= Opposite lock =

Driving terminology

A diagram showing the use of opposite lock steering with a car driving up and turning to the right. Note the angle of the front wheels where blue indicates right steer, red left steer.

Powerslide simulated using MSC Adams

Opposite lock, also commonly known as countersteer, is a colloquial term used to mean the steering associated with the deliberate use of oversteer to turn a vehicle rapidly without losing momentum. It is typified by the classic rallying style of rear-wheel drive cars, where a car travels around a bend with a large drift angle. The terms "opposite lock" and "counter-steering" refer to the position of the steering wheel during the maneuver, which is turned in the opposite direction to that of the bend.

The technique works best on loose or wet surfaces where the friction between the tires and the road is not too high, but can also be used on asphalt or other surfaces with high friction if the vehicle has enough power to maintain speed.

Before entry to the bend, the car is turned towards the bend slightly, but quickly, so as to cause a rotating motion that induces the rear of the car to slide outwards. Power is applied which applies further sideways movement. At the same time, opposite lock steering is applied to keep the car on the desired course. As the car reaches the bend it will have already turned through most of the needed angle, traveling sideways and losing some speed as a result. A smooth application of power at this point will accelerate the car into the bend and then through it, gradually removing the sideways component of travel.
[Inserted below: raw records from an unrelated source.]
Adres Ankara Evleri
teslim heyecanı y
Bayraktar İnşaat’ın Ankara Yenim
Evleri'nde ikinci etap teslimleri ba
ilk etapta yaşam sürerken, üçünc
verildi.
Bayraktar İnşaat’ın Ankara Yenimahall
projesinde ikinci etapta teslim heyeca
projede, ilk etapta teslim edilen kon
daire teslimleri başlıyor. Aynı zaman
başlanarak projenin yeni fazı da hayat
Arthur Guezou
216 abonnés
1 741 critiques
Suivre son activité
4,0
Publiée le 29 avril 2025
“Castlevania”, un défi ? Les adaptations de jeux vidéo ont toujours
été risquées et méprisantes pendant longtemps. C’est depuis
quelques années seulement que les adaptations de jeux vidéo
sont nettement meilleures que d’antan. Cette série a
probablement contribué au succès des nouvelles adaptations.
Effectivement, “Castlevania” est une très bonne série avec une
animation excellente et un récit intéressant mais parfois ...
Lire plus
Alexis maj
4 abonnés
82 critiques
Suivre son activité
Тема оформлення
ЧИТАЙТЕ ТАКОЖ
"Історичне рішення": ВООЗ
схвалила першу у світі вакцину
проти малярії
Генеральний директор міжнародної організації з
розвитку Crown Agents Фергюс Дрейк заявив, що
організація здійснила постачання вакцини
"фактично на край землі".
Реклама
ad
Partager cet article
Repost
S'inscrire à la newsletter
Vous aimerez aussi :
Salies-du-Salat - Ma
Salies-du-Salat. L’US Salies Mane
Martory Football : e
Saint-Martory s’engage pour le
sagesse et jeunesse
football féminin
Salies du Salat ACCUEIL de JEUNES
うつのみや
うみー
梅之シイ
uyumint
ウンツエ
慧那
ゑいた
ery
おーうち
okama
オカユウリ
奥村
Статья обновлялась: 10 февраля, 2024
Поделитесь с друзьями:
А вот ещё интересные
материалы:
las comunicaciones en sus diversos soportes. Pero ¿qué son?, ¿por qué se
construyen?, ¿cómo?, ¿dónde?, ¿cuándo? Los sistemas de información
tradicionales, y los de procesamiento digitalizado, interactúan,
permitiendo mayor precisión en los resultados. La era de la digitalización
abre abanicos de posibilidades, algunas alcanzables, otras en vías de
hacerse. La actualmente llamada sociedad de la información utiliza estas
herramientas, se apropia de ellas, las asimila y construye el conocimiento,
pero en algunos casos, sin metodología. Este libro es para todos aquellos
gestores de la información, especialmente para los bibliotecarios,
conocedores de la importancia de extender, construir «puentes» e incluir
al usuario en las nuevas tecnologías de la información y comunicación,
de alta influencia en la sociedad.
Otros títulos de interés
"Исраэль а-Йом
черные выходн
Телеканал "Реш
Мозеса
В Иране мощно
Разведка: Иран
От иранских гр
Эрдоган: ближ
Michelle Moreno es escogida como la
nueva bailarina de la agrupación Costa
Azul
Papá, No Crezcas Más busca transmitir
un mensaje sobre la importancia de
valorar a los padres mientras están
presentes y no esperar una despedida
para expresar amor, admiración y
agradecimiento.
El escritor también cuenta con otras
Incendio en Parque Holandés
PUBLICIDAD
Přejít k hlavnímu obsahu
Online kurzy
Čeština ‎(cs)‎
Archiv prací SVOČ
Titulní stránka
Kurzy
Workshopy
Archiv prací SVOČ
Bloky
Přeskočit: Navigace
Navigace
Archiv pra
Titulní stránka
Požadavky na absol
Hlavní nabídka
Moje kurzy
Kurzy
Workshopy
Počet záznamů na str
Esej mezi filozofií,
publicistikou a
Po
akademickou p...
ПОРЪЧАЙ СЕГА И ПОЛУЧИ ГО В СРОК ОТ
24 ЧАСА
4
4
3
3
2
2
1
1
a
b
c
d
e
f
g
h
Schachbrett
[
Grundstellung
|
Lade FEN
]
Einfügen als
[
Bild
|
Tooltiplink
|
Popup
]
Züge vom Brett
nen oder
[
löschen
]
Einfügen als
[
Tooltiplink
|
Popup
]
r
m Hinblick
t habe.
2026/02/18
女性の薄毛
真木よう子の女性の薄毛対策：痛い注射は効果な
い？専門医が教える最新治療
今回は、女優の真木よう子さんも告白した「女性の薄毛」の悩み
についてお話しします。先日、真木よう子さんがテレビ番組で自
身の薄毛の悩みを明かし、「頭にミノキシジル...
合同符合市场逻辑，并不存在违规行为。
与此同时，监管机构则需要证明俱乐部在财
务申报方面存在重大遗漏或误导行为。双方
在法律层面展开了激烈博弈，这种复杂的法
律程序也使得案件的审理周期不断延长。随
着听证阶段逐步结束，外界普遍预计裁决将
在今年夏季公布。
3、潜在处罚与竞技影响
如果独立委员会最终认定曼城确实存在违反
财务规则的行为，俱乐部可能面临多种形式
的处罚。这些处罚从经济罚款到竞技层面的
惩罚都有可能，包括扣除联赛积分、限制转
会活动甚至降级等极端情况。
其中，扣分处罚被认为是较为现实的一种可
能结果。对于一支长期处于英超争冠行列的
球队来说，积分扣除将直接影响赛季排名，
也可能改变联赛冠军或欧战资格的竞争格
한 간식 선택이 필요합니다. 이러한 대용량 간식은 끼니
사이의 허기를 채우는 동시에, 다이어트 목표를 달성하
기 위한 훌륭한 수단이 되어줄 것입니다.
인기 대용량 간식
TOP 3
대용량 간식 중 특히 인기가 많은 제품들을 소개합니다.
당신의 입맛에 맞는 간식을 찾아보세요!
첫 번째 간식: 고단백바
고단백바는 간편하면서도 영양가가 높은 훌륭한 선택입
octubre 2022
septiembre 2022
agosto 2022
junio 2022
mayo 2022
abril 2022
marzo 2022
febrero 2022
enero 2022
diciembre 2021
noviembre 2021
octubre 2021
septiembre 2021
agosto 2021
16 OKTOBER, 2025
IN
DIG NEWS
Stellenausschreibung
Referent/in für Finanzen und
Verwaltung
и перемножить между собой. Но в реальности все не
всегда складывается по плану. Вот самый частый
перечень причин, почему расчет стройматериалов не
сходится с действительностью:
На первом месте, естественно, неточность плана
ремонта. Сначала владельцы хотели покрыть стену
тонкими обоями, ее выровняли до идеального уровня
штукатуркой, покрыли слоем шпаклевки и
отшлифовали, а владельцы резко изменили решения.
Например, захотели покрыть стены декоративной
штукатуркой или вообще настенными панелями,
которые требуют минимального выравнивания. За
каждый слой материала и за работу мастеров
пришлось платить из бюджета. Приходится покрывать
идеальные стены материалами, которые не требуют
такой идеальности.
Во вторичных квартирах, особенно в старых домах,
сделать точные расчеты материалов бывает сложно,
For front-wheel drive vehicles, there is much less natural tendency for the rear wheels to break traction because they are not transmitting power, so often such vehicles are set up with a strong bias to the rear brakes, allowing the driver to control traction using the brake pedal. The brake balance (front/rear braking force) may be continually controllable by the driver using a hand lever. Left-foot braking is the favored technique for using opposite lock in a front drive vehicle.

A related technique is the handbrake turn, in which the rear wheels are deliberately locked in order to break the friction between the tires and the road, allowing the car to be spun around a very tight bend or junction, etc.